The “Paris Agreement under the United Nations Framework Convention on Climate Change” clearly stated that global warming must be kept within a maximum of 1.5 °C if one wants to reduce the risk of a global climate collapse. To achieve this goal, steering electricity production toward clean, renewable technologies is necessary.
Hydropower accounts for 16 % of global electricity generation, a greater percentage than all other renewables combined. Of these, it also produces the largest amount of energy, at 64%. Hydropower is a proven, predictable and price-competitive technology that plays an important role in the transition to renewable energy. The wind and solar industries are also interested in hydropower and pumped storage to firm up their variable generation. With the increasing ability to operate hydropower projects and pumped storage facilities to integrate variable solar and wind, we can move faster and more cheaply to a low-carbon economy. Hydropower is also being given a fresh look in combination with other technologies, such as hydrogen production.
Hydropower is a low-carbon technology
- CO2 and methane are natural GHGs present in the earth atmosphere.
- Each human activity has a GHG footprint – reservoirs and hydropower are no exception.
- Within the global energy mix, hydropower is one of the lowest GHG emitters.
- The huge majority of reservoirs and all with a power density (W/m²) >5 emit less than 100 g CO2eq/kWh.
Voith’s commitment on Sustainability
As the world’s largest renewable energy, hydropower is
part of the solution to climate change.
With its pollution-free electricity, hydropower projects are providing a pathway to a sustainable future.
On 24 September 2021, the San José Declaration on
Sustainable Hydropower was issued at the conclusion of
the World Hydropower Congress.
It outlines a vision for hydropower’s contribution to meeting global climate and development goals and sets an ambitious set of principles and recommendations to guide the future of sustainable hydropower.
Voith as a longstanding member of the International Hydropower Association (IHA) signed the San José Declaration and will actively support the further process of it to show Voith’s responsible development of hydropower.
Hydropower Sustainability Governance Committee (HSGC)
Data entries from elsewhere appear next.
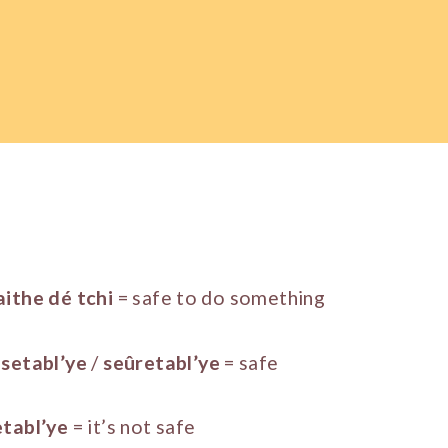
aithe dé tchi
= safe to do something
setabl’ye
/
seûretabl’ye
= safe
etabl’ye
= it’s not safe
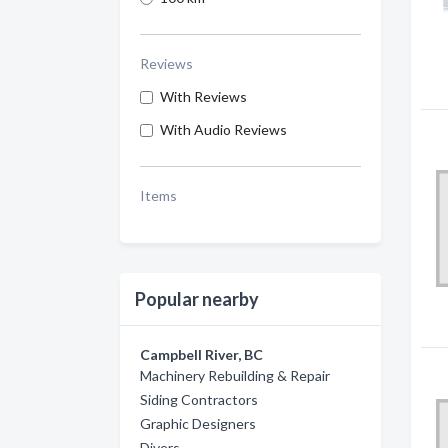
Reviews
With Reviews
With Audio Reviews
Items
Popular nearby
Campbell River, BC
Machinery Rebuilding & Repair
Siding Contractors
Graphic Designers
Divers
Voith is also represented in the Hydropower Sustainability Governance Committee (HSGC), a multi-stakeholder group that governs the Hydropower Sustainability Tools. With these tools, we can define international good and best practice in sustainable hydropower development and assess project sustainability. Just recently a new certification and labelling scheme for hydropower was launched: the Hydropower Sustainability Standard.
Hybrid and symbiotic concepts offer new opportunities
Hybrid solutions – such as pumped storage power plants combined with wind and/or solar farms – are becoming increasingly important for the generation and storage of clean, renewable energy, as well as in the production of drinking water.
Hydrogen production as a key technology for decarbonization & Hydropower as the key technology for green hydrogen production
To achieve our ambitious climate goals, decarbonization is necessary for a large number of sectors. In this context, there is significant potential above all in transport and industry. Hydrogen offers the opportunity to drastically lower the associated CO2 emissions. However, one challenge is the storage of green electricity. Here too, hydrogen can offer a solution, because it can offset the weaknesses of electricity produced from renewable sources, making it transportable, importable, and thus usable in all the above-mentioned sectors like mobility and industry. There is a “hidden champion” among the renewable energy sources that are ideal for producing green hydrogen, and that’s hydropower.
As well as producing electricity and offering pumped storage capacity, hydropower also has significant potential to produce green hydrogen. This is due in part to the fact that it has an unparalleled high-efficiency rate (more than 90% in the case of modern facilities) combined with an extremely long and reliable equipment service life (up to 40 years until the first upgrade) and low CO2 emissions. Run-of-river power plants, in particular, some of which provide more than 6,000 full-load operation hours a year at relatively low cost, provide the ideal basis for the optimum capacity utilization of electrolysis plants.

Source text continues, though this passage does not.